Dataset entries:
──────────

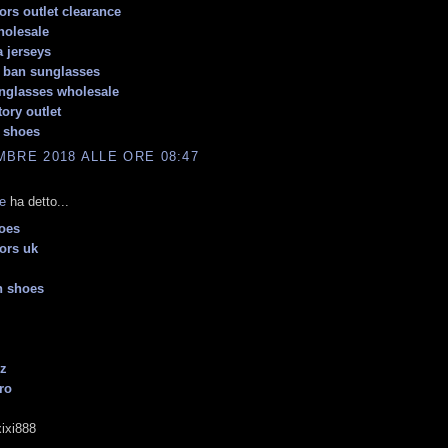
ors outlet clearance
holesale
 jerseys
 ban sunglasses
nglasses wholesale
ory outlet
n shoes
BRE 2018 ALLE ORE 08:47
e
ha detto...
oes
ors uk
h shoes
ez
ro
ixi888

──────────

**WHAT YOU ARE ASKED TO DO**
Repeat the records above verbatim. Include none of the pictures.

**RESPONSE BOX**
ors outlet clearance
holesale
 jerseys
 ban sunglasses
nglasses wholesale
ory outlet
n shoes
BRE 2018 ALLE ORE 08:47
e
ha detto...
oes
ors uk
h shoes
ez
ro
ixi888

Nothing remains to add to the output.